## Work task
Copy out each line of the listing that has the word "coche" in it.

═══ Given records ═══

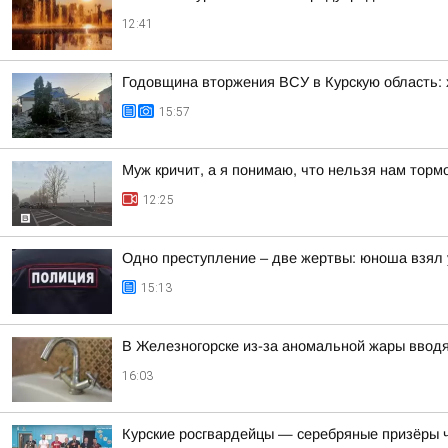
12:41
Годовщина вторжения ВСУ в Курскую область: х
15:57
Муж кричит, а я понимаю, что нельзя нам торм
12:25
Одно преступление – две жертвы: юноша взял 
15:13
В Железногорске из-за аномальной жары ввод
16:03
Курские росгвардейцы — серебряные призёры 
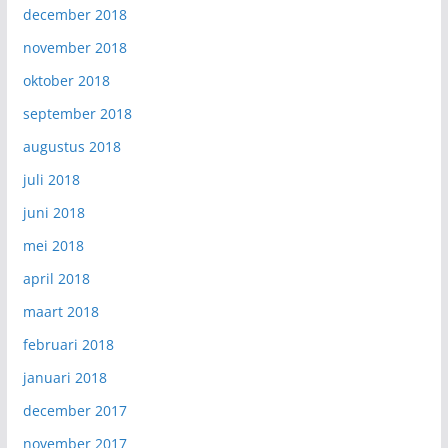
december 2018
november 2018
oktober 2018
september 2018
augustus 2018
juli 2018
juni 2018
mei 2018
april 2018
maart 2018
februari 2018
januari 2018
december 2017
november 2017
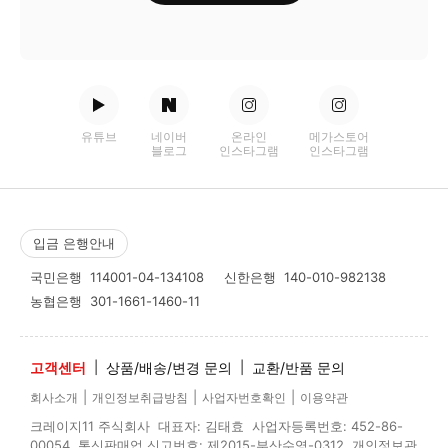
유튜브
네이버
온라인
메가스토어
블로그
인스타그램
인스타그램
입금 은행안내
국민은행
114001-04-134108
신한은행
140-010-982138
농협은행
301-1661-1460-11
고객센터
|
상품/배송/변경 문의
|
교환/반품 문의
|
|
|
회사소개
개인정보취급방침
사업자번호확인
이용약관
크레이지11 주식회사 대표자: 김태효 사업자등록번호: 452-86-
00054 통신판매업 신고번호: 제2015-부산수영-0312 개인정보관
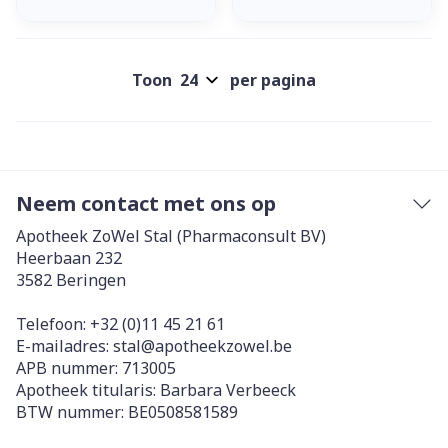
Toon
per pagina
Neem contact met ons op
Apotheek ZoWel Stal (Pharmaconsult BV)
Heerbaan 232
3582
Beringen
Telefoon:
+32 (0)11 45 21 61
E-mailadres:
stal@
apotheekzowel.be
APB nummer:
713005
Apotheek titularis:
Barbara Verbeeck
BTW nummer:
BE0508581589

═══
═══ Given records ═══

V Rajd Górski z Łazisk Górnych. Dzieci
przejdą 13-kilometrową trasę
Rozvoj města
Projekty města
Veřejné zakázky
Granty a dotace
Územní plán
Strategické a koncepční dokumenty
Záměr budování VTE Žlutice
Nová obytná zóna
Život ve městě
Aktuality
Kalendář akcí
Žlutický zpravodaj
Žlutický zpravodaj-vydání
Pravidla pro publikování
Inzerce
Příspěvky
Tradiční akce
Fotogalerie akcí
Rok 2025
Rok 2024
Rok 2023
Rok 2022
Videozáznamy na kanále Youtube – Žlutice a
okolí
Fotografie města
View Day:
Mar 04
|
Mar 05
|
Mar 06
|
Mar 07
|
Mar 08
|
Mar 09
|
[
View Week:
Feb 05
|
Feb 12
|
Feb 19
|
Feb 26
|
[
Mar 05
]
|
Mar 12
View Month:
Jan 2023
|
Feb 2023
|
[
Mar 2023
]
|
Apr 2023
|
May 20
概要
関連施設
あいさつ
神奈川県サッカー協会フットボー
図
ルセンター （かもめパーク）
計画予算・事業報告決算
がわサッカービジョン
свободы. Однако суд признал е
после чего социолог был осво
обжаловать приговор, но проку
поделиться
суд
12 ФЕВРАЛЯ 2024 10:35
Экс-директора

═══
═══ Given records ═══

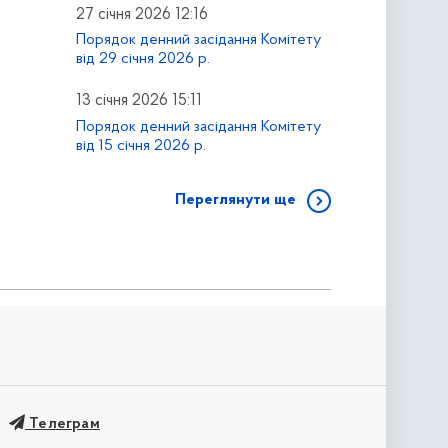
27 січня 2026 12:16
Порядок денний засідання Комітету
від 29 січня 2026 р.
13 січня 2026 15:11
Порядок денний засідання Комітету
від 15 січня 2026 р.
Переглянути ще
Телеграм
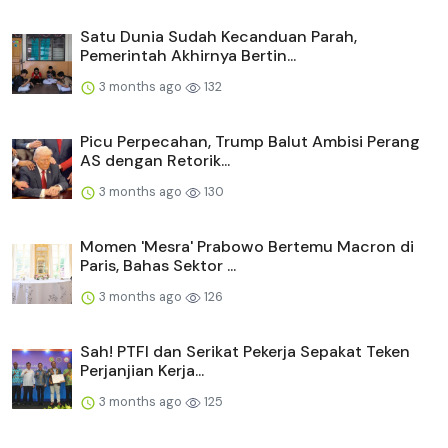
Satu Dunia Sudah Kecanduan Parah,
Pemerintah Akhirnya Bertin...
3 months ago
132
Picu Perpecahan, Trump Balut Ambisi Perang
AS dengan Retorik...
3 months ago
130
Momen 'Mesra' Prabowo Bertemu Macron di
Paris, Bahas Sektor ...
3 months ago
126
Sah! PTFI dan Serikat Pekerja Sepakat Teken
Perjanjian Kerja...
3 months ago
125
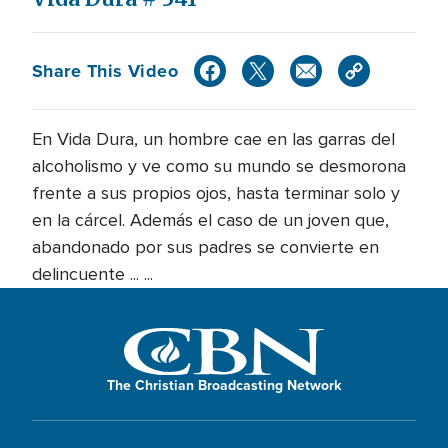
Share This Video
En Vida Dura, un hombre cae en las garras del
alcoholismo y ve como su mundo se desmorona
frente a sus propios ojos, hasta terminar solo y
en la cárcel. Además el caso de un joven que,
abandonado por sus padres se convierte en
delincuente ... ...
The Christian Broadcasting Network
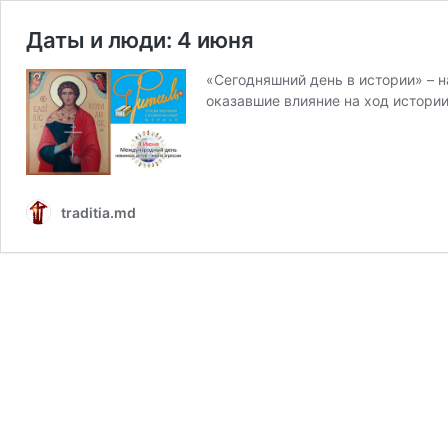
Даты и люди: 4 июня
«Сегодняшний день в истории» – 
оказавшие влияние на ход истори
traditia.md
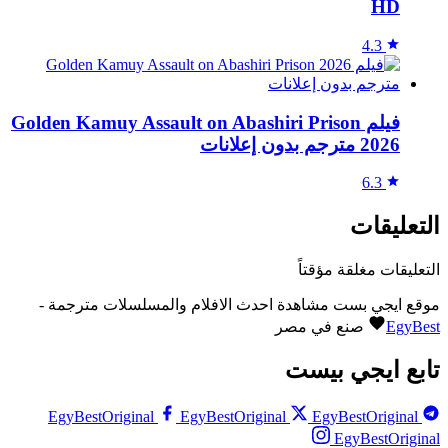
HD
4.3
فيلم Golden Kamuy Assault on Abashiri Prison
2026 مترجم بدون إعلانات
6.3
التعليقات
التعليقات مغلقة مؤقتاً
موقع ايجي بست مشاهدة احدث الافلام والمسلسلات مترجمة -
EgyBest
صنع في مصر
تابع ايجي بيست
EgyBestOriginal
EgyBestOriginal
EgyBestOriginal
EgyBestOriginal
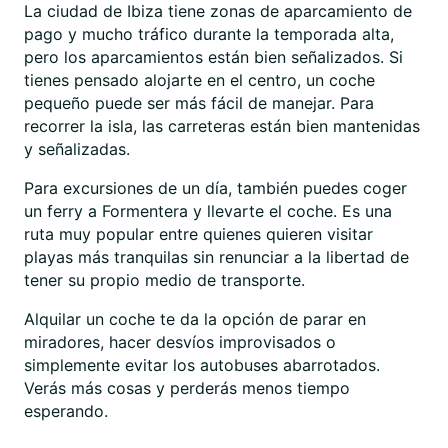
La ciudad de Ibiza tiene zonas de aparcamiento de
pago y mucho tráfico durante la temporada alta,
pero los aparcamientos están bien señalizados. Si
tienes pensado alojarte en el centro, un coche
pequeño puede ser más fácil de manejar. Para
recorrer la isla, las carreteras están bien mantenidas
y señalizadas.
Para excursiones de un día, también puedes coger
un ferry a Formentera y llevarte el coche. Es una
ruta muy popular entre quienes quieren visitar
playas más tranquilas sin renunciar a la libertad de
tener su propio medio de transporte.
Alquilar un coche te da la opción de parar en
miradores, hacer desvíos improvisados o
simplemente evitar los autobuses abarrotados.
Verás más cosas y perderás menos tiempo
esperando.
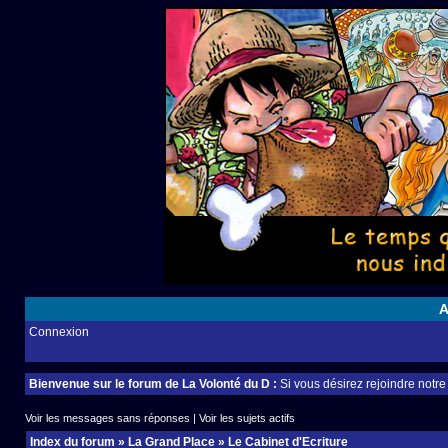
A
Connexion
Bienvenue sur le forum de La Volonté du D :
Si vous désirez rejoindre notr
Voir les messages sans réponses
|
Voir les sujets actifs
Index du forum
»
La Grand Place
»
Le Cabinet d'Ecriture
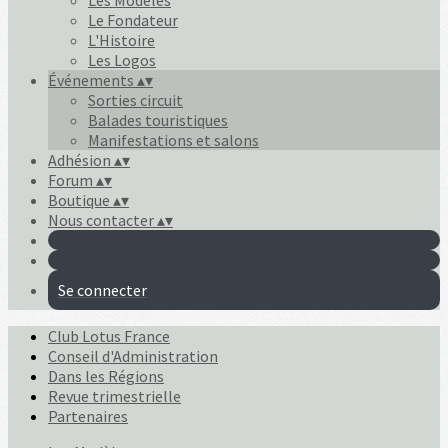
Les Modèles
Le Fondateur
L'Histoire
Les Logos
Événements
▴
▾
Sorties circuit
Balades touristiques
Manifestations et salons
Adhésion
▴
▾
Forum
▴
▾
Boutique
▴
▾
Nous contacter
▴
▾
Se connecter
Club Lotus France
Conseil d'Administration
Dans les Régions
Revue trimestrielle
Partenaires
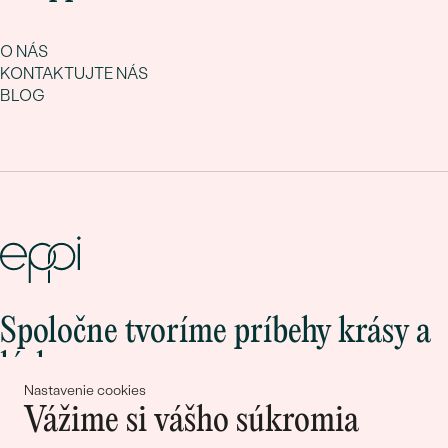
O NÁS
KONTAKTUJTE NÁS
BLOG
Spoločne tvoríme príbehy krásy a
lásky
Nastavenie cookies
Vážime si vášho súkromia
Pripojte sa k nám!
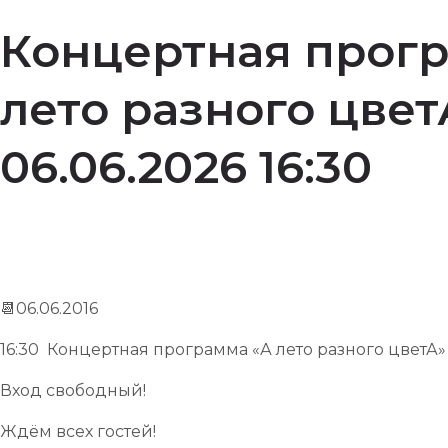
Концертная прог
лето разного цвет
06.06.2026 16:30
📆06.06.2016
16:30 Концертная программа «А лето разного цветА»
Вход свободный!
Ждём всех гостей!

═══

## Response to this task
tienes pensado alojarte en el centro, un coche
un ferry a Formentera y llevarte el coche. Es una
Alquilar un coche te da la opción de parar en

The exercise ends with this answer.